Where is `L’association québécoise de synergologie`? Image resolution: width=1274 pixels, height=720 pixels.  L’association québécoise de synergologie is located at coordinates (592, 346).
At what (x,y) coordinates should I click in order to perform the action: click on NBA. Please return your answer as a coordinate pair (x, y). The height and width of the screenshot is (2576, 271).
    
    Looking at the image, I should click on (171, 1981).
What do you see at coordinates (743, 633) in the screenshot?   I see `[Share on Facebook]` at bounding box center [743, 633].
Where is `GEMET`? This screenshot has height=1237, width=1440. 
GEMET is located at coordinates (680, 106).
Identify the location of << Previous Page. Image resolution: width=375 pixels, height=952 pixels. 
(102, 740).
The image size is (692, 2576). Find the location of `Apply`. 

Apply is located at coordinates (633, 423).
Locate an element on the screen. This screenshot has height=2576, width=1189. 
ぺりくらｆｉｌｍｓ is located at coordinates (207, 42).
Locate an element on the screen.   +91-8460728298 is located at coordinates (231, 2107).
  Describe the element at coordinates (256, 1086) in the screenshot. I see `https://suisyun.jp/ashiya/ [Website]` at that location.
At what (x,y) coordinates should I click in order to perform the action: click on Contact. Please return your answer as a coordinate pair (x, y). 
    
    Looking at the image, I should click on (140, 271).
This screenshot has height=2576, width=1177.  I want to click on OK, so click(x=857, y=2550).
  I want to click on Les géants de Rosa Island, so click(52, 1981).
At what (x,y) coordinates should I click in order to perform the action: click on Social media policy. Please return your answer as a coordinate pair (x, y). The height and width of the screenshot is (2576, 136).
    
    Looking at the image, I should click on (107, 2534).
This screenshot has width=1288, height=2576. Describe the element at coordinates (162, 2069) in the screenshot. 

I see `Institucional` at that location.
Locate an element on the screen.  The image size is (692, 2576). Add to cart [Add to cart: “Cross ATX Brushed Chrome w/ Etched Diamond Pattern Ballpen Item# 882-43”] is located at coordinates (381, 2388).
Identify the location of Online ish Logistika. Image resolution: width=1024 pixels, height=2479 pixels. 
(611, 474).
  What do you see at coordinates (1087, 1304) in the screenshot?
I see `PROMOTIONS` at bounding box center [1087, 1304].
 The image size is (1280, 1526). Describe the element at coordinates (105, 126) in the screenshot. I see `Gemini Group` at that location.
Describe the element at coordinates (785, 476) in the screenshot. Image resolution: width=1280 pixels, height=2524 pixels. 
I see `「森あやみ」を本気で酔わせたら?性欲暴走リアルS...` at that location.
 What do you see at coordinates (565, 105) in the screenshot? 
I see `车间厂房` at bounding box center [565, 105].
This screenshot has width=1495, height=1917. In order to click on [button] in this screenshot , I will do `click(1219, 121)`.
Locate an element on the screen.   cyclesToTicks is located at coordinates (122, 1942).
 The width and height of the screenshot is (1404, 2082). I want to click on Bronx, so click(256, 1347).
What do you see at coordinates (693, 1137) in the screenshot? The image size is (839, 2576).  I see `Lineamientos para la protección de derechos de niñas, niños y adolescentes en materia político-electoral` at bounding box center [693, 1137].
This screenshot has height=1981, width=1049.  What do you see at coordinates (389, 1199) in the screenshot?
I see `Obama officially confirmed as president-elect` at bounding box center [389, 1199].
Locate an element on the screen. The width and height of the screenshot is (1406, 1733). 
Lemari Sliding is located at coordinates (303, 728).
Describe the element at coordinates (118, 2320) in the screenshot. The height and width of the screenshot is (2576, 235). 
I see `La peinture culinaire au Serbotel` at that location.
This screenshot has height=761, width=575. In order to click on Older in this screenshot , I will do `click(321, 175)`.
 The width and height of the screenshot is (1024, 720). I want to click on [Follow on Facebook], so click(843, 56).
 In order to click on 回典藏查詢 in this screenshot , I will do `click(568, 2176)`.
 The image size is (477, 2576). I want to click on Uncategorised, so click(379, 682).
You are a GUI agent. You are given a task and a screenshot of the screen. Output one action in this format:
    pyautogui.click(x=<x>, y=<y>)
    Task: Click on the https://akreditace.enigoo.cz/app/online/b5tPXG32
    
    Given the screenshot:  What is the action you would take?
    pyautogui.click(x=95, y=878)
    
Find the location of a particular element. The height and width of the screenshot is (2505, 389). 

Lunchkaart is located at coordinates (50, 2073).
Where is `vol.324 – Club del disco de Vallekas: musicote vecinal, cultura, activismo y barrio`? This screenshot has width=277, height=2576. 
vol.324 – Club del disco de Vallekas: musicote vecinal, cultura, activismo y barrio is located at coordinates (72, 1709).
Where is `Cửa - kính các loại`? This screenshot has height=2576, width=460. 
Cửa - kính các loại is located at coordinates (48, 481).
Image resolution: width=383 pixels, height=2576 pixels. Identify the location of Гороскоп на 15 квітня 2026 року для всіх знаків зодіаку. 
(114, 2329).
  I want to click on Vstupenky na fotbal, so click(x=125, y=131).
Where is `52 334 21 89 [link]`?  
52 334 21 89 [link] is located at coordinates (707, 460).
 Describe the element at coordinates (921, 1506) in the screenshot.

***

Would you please transcribe each line of the material exactly?

Where is `L’association québécoise de synergologie`? Image resolution: width=1274 pixels, height=720 pixels.  L’association québécoise de synergologie is located at coordinates (592, 346).
At what (x,y) coordinates should I click in order to perform the action: click on NBA. Please return your answer as a coordinate pair (x, y). The height and width of the screenshot is (2576, 271).
    
    Looking at the image, I should click on (171, 1981).
What do you see at coordinates (743, 633) in the screenshot?   I see `[Share on Facebook]` at bounding box center [743, 633].
Where is `GEMET`? This screenshot has height=1237, width=1440. 
GEMET is located at coordinates (680, 106).
Identify the location of << Previous Page. Image resolution: width=375 pixels, height=952 pixels. 
(102, 740).
The image size is (692, 2576). Find the location of `Apply`. 

Apply is located at coordinates (633, 423).
Locate an element on the screen. This screenshot has height=2576, width=1189. 
ぺりくらｆｉｌｍｓ is located at coordinates (207, 42).
Locate an element on the screen.   +91-8460728298 is located at coordinates (231, 2107).
  Describe the element at coordinates (256, 1086) in the screenshot. I see `https://suisyun.jp/ashiya/ [Website]` at that location.
At what (x,y) coordinates should I click in order to perform the action: click on Contact. Please return your answer as a coordinate pair (x, y). 
    
    Looking at the image, I should click on (140, 271).
This screenshot has height=2576, width=1177.  I want to click on OK, so click(x=857, y=2550).
  I want to click on Les géants de Rosa Island, so click(52, 1981).
At what (x,y) coordinates should I click in order to perform the action: click on Social media policy. Please return your answer as a coordinate pair (x, y). The height and width of the screenshot is (2576, 136).
    
    Looking at the image, I should click on (107, 2534).
This screenshot has width=1288, height=2576. Describe the element at coordinates (162, 2069) in the screenshot. 

I see `Institucional` at that location.
Locate an element on the screen.  The image size is (692, 2576). Add to cart [Add to cart: “Cross ATX Brushed Chrome w/ Etched Diamond Pattern Ballpen Item# 882-43”] is located at coordinates (381, 2388).
Identify the location of Online ish Logistika. Image resolution: width=1024 pixels, height=2479 pixels. 
(611, 474).
  What do you see at coordinates (1087, 1304) in the screenshot?
I see `PROMOTIONS` at bounding box center [1087, 1304].
 The image size is (1280, 1526). Describe the element at coordinates (105, 126) in the screenshot. I see `Gemini Group` at that location.
Describe the element at coordinates (785, 476) in the screenshot. Image resolution: width=1280 pixels, height=2524 pixels. 
I see `「森あやみ」を本気で酔わせたら?性欲暴走リアルS...` at that location.
 What do you see at coordinates (565, 105) in the screenshot? 
I see `车间厂房` at bounding box center [565, 105].
This screenshot has width=1495, height=1917. In order to click on [button] in this screenshot , I will do `click(1219, 121)`.
Locate an element on the screen.   cyclesToTicks is located at coordinates (122, 1942).
 The width and height of the screenshot is (1404, 2082). I want to click on Bronx, so click(256, 1347).
What do you see at coordinates (693, 1137) in the screenshot? The image size is (839, 2576).  I see `Lineamientos para la protección de derechos de niñas, niños y adolescentes en materia político-electoral` at bounding box center [693, 1137].
This screenshot has height=1981, width=1049.  What do you see at coordinates (389, 1199) in the screenshot?
I see `Obama officially confirmed as president-elect` at bounding box center [389, 1199].
Locate an element on the screen. The width and height of the screenshot is (1406, 1733). 
Lemari Sliding is located at coordinates (303, 728).
Describe the element at coordinates (118, 2320) in the screenshot. The height and width of the screenshot is (2576, 235). 
I see `La peinture culinaire au Serbotel` at that location.
This screenshot has height=761, width=575. In order to click on Older in this screenshot , I will do `click(321, 175)`.
 The width and height of the screenshot is (1024, 720). I want to click on [Follow on Facebook], so click(843, 56).
 In order to click on 回典藏查詢 in this screenshot , I will do `click(568, 2176)`.
 The image size is (477, 2576). I want to click on Uncategorised, so click(379, 682).
You are a GUI agent. You are given a task and a screenshot of the screen. Output one action in this format:
    pyautogui.click(x=<x>, y=<y>)
    Task: Click on the https://akreditace.enigoo.cz/app/online/b5tPXG32
    
    Given the screenshot:  What is the action you would take?
    pyautogui.click(x=95, y=878)
    
Find the location of a particular element. The height and width of the screenshot is (2505, 389). 

Lunchkaart is located at coordinates (50, 2073).
Where is `vol.324 – Club del disco de Vallekas: musicote vecinal, cultura, activismo y barrio`? This screenshot has width=277, height=2576. 
vol.324 – Club del disco de Vallekas: musicote vecinal, cultura, activismo y barrio is located at coordinates (72, 1709).
Where is `Cửa - kính các loại`? This screenshot has height=2576, width=460. 
Cửa - kính các loại is located at coordinates (48, 481).
Image resolution: width=383 pixels, height=2576 pixels. Identify the location of Гороскоп на 15 квітня 2026 року для всіх знаків зодіаку. 
(114, 2329).
  I want to click on Vstupenky na fotbal, so click(x=125, y=131).
Where is `52 334 21 89 [link]`?  
52 334 21 89 [link] is located at coordinates (707, 460).
 Describe the element at coordinates (921, 1506) in the screenshot.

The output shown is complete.